START Records for the task
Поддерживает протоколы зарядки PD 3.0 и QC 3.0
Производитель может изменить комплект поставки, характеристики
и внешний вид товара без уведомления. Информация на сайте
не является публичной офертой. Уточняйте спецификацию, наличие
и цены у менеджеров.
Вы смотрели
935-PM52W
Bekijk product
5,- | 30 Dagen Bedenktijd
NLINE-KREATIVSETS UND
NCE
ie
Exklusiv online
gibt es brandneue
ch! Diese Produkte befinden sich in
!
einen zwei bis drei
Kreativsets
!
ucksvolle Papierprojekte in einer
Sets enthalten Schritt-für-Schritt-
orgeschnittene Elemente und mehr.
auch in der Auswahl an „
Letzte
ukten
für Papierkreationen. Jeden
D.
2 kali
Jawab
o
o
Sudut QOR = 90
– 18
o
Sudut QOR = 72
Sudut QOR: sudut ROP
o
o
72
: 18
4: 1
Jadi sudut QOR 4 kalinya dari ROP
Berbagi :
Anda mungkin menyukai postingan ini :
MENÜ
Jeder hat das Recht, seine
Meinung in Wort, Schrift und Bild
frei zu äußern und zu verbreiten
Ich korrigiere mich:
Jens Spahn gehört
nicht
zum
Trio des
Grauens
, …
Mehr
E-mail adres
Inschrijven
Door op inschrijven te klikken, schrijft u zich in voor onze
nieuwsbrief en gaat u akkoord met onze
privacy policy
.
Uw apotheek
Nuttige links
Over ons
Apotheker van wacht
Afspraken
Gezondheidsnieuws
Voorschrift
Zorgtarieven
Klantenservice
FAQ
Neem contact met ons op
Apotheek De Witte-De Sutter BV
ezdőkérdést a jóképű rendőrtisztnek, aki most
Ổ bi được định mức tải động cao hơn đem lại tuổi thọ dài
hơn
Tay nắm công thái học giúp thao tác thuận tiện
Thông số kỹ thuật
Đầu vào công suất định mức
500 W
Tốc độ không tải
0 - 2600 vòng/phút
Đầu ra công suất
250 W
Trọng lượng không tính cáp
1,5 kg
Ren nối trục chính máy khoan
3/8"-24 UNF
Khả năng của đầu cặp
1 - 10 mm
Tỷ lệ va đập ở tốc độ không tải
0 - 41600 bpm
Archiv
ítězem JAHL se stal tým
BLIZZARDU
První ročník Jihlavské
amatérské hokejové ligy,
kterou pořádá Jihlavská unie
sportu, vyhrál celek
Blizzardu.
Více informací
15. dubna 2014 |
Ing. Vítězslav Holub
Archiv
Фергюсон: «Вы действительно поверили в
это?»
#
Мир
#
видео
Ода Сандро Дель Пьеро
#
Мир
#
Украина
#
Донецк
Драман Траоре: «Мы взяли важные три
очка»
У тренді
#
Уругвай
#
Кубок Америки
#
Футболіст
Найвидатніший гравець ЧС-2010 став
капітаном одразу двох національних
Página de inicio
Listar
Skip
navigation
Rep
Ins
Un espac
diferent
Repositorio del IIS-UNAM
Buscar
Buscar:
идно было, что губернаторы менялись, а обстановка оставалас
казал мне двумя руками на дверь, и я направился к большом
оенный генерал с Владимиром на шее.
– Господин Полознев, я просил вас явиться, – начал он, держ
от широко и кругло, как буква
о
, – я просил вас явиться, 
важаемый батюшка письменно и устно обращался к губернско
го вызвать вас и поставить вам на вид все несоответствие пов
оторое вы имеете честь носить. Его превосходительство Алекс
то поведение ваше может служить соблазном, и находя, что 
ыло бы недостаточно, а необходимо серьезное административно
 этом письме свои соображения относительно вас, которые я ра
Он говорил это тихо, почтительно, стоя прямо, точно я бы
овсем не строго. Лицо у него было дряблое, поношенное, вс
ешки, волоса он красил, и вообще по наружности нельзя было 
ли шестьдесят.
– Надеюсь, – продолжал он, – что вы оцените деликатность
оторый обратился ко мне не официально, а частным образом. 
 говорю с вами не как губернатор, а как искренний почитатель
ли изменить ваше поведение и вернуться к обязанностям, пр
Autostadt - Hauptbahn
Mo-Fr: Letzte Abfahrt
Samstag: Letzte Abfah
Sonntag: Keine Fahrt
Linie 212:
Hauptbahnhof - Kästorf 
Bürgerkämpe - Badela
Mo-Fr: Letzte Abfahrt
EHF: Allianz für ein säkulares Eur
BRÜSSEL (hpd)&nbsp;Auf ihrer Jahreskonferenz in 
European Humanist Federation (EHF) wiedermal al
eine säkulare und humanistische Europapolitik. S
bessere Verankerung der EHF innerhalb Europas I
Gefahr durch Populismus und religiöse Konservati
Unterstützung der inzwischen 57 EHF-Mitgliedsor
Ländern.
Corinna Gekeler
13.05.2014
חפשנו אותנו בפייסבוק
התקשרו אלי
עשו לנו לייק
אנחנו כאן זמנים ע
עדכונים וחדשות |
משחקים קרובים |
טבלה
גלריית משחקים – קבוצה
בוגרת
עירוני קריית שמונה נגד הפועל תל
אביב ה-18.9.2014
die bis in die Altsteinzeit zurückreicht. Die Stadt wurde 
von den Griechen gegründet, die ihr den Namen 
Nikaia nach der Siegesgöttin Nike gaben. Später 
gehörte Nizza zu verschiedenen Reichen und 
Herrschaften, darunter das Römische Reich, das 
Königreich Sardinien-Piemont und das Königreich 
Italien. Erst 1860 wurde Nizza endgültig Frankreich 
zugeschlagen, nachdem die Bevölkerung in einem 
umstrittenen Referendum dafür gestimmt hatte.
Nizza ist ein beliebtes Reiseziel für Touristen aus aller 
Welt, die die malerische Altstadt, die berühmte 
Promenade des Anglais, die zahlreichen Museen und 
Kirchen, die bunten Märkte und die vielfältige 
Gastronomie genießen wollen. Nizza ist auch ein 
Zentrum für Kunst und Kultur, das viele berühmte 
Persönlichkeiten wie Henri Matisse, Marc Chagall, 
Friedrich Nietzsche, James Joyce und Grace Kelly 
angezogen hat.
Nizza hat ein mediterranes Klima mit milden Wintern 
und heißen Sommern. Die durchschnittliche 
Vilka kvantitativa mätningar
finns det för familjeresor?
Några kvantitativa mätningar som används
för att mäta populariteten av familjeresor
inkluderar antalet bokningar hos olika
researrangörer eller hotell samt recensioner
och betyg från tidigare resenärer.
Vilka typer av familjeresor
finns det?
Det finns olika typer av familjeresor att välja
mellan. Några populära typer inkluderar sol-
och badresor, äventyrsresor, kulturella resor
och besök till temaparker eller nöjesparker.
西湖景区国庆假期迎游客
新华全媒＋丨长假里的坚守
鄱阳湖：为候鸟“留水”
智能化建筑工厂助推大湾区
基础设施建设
END Records for the task
Which lines in the records above contain the string "Vilka"? Copy each one.

Vilka kvantitativa mätningar
Vilka typer av familjeresor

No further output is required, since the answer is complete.